Let’s take a moment…
After the frenzy of activity of the last few days, trying to keep up to date with rules and regulations as they were published, getting ready for lockdown and cleaning the house yesterday to start lockdown with a germ-free state, I am taking a moment (or this weekend ) to assess where we find ourselves at this moment.
During this week we have done many things for the last time for the foreseeable future – shopping at places we know will be closed, visits to family members and friends, walks/jogs around the neighbourhood. These were intentional experiences that were appreciated, greeted and gently left behind.
Then there were those things where we did not know we were doing them for the last time – because the market was cancelled the evening before, the library was closed to the public with staff still working inside, the next weekly face-to-face Sepedi conversation falls in the lock-down. There is a sense of irritation and unfairness around losing these experiences, it does not suit us that we had to unexpectedly leave these behind.
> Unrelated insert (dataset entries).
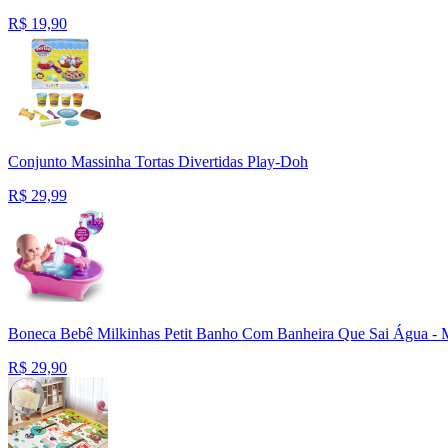
R$
19,90
Conjunto Massinha Tortas Divertidas Play-Doh
R$
29,99
Boneca Bebê Milkinhas Petit Banho Com Banheira Que Sai Água - 
R$
29,90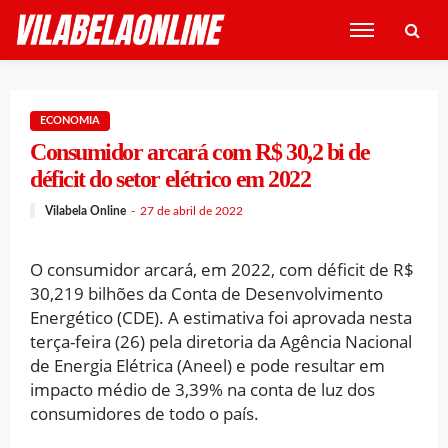
ECONOMIA
Consumidor arcará com R$ 30,2 bi de
déficit do setor elétrico em 2022
Vilabela Online
27 de abril de 2022
O consumidor arcará, em 2022, com déficit de R$
30,219 bilhões da Conta de Desenvolvimento
Energético (CDE). A estimativa foi aprovada nesta
terça-feira (26) pela diretoria da Agência Nacional
de Energia Elétrica (Aneel) e pode resultar em
impacto médio de 3,39% na conta de luz dos
consumidores de todo o país.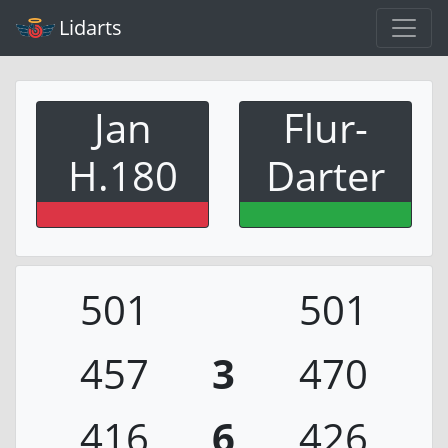
Lidarts
Jan
Flur-
H.180
Darter
501
501
457
3
470
416
6
426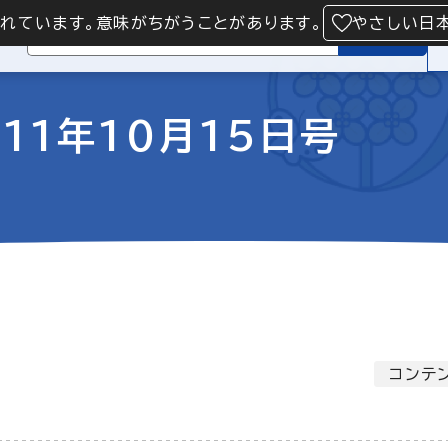
られています。意味がちがうことがあります。
やさしい日
検索
11年10月15日号
コンテ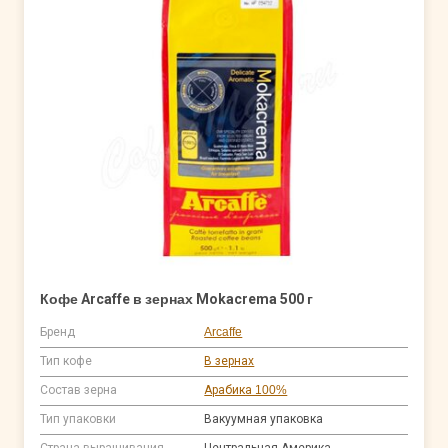
Кофе Arcaffe в зернах Mokacrema 500 г
Бренд
Arcaffe
Тип кофе
В зернах
Состав зерна
Арабика 100%
Тип упаковки
Вакуумная упаковка
Страна выращивания
Центральная Америка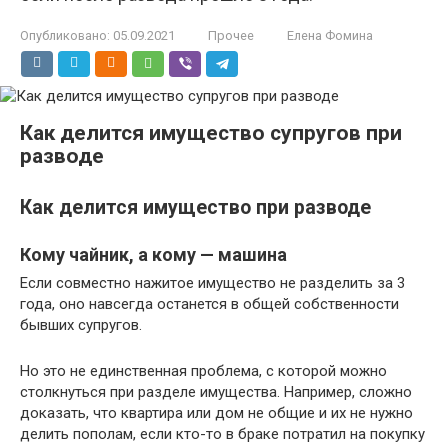
Опубликовано:
05.09.2021
Прочее
Елена Фомина
Как делится имущество супругов при
разводе
Как делится имущество при разводе
Кому чайник, а кому — машина
Если совместно нажитое имущество не разделить за 3
года, оно навсегда останется в общей собственности
бывших супругов.
Но это не единственная проблема, с которой можно
столкнуться при разделе имущества. Например, сложно
доказать, что квартира или дом не общие и их не нужно
делить пополам, если кто-то в браке потратил на покупку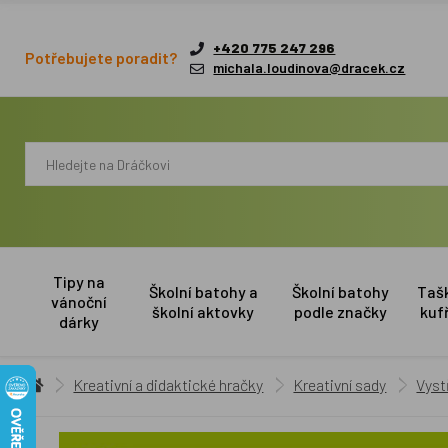
+420 775 247 296
Potřebujete poradit?
michala.loudinova@dracek.cz
Tipy na
Školní batohy a
Školní batohy
Taš
vánoční
školní aktovky
podle značky
kuf
dárky
Kreativní a didaktické hračky
Kreativní sady
Vyst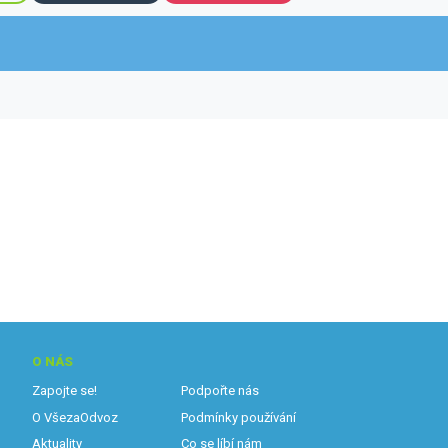
O NÁS
Zapojte se!
Podpořte nás
O VšezaOdvoz
Podmínky používání
Aktuality
Co se líbí nám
And then there are those things we do not yet know that we have lost forever. The great unknown hangs over us. The world we know is changing. It may never be the same again. The systems we have taken for granted may never be the same again. Our family and friend circle may never be the same again. We ourselves will be changed by this experience. This is where extreme discomfort and fear set in, where we feel the pressure of rising panic and the danger of paralysis.
So, we have this overwhelming urge to keep moving, to find helpful answers to our questions and plans that will make the best of the situation at hand. But let’s just take a moment…to slow down and assess where we are right now. We can look back with gratitude at what we considered to be normal life. Let’s acknowledge our grief at having lost that unappreciated and fragile well-trodden normalcy. How unsettling it is to realise how vulnerable we are, how little control we actually have. The emotions we find jumbled in this space of anger, powerlessness, confusion, sorrow, guilt, pain, fear, helpfulness and responsibility are messy. Our brains struggle to bring order to the paradoxes we are experiencing. This is unchartered territory. Let’s give ourselves the space and grace to grieve.
From Monday I will start putting my new normal into place. For now, it is okay to just be in the inbetween.